Hardware Skinning Question

I wonder what is the best choice
to perform hardware skinning for
real-time character animation :
vertex blend extension or vertex program ?

In my opinion the second one seems to be
more flexible (number of matrices
per vertex, number of bones),
better supported on current graphics cards
and more appropriate to perform
also lighting computations.

Drawbacks : less efficient and more
complicated to implement.

Is it right ?
Does anyone have an idea as to
what should be the best choice ?

Thanks in advance.

Luc

I’ve just implemented hardware vertex skinning in my program, and I’ve found that ARB_vertex_program (through Cg in my case) was very effective.

A couple of tips: You’re limited in the number of uniforms (locals) you can use, so its best to send the bone matrices as 4x3 matrices (3 4 element vectors per matrix).

If you limit the number of bones affecting each vertex to 4 then you can send the vertex weights and indices as just 2 vertex attributes.

Your skeletons need to be stored so that you have a matrix for each bone that describes the transformation from the initial pose (so that I is the initial pose). That way you only need to send the bone matrix to the shader, and you don’t need additional per-vertex information such as offset vectors.
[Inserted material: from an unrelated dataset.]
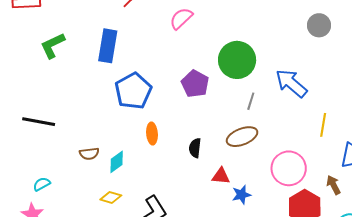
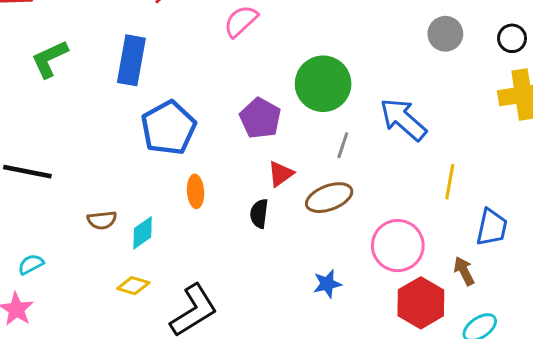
red triangle: (221, 176) -> (281, 174), moved, turned -42

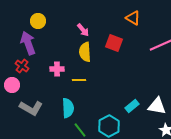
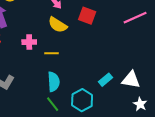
yellow semicircle: (85, 52) -> (58, 25), turned -54
cyan semicircle: (68, 108) -> (54, 82), moved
It’s a good idea to have a software fallback in case vertex program is not supported, or you need to use more bones than you have available registers to store.

[This message has been edited by bunny (edited 02-13-2004).]

Thanks for your answer.
Your explanation confirm the way I want to do the job.

Do you have any performance informations about software and harware skinning ?
Source code ?

Moreover I have 25 bones, which card models (ATI/NVIDIA) will have the needed number of registers ?

Luc.

Minimal requiment for ARB_vertex_program is 96 param registers = 32 bones(and nothing else). 25 bones will take 75 registers away.
With newer cards the number of parameters is much larger. GFFX can handle 256…

You can also use a unit quaternion more or less directly instead of a rotation matrix. This will save space for bone representation but it will cost computation and temporaries. This may or may not be a worthwhile tradeoff, depending on vertex count vs bone count.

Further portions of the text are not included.